Wednesday, 22 February 2012
Three weeks ago today at this time I was on a train heading south deep in conversation with an American student studying at St Andrews university. She was going to spend a few days with a friend’s family near the south coast and showed nothing but genuine interest when I made a complete and honest answer as to why I was also going to the south coast except for the fact that I had to travel so far to find the help I needed.
Two weeks ago I had finally and belatedly got to my feet and started to walk about again, things were looking up and I was going to be free to fly home the next day. The surgeon was generally pleased with the result but showed some concern for an area of graft which may or may not have been successful, it was too early to say but if it failed he said nature would take over and the area would heal over but more slowly.
To aid healing I have a catheter again and the surprising thing is that when I connect up to a bag for the night it always contains more than a litre and a half in the morning while during the day when I am disconnected to let the bladder fill naturally it is sometimes less then the night time volume. Perhaps too much information but I now know why I normally often wake in the night and go for a walk.
Here I am two weeks later able to see just how well healed I could have been as the scars and swelling are calming down but the graft dying back has left me as walking wounded. My two weeks of house arrest determined by the hospital are almost at an end but it looks like I still have another month of taking great care of the wound. I do not think I shall be making trips out for a while yet.
The world is coming to me at the moment laden with flowers and sometimes a wicked temptation of chocolate, Saturday was so busy we were not alone from eleven ‘til seven and one of the nurses paid a visit before that, both of us slept well that night!

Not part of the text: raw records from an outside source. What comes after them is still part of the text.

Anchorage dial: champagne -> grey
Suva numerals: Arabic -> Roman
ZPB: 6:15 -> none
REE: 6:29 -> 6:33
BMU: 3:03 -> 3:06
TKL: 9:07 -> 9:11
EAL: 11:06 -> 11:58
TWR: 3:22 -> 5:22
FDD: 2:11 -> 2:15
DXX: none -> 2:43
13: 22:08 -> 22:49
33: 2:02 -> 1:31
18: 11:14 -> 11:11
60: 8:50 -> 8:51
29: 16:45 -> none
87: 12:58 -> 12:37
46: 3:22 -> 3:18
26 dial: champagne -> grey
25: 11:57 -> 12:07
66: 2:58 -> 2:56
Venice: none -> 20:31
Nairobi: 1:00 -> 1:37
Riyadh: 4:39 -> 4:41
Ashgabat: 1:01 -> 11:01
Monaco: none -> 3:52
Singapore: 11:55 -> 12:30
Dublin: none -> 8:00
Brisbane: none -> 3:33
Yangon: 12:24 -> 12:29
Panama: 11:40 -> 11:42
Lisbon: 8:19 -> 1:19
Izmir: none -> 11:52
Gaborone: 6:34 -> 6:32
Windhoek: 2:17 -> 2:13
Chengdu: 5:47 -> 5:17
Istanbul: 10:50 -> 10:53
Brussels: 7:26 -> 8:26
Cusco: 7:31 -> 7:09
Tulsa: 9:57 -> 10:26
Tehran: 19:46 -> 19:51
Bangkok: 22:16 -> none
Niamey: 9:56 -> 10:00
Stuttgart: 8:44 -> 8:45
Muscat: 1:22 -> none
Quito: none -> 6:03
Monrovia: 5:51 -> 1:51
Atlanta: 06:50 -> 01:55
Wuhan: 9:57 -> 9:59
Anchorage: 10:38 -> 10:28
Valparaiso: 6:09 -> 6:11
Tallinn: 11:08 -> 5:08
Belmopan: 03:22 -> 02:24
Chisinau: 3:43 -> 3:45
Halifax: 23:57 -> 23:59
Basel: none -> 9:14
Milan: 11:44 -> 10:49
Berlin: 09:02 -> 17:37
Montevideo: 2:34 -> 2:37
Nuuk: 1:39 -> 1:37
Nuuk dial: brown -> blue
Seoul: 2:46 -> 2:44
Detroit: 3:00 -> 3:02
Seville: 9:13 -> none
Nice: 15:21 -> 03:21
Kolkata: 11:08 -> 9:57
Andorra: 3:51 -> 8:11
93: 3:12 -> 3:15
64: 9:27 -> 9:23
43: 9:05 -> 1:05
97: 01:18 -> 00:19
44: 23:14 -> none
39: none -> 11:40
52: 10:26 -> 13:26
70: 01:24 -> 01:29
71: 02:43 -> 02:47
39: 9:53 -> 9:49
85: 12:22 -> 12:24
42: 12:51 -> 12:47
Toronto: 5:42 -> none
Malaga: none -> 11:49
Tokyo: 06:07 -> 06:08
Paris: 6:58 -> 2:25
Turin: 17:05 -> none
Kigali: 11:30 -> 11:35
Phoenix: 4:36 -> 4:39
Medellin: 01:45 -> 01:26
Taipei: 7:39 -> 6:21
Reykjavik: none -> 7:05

Every day I find myself doing things I had not been able to do while still learning how to deal with my little setback and the slow recovery from the operation which had left me sleepy much of the time and my eyes a touch blurry at television watching distances so that way of mind numbing was not much use. One thing consoles me, statistically some of us have setbacks so I guess mine takes the burden off someone else…
I have been dreaming of an early summer return to our family in France so we were encouraged to phone them and see how they were enjoying the late winter sunshine which I used to go out to share. They are not, the lagoons are frozen the lemons have all been frosted and the almond blossom was blasted, nobody can remember anything like it!
I like to get my monies worth out of flowers!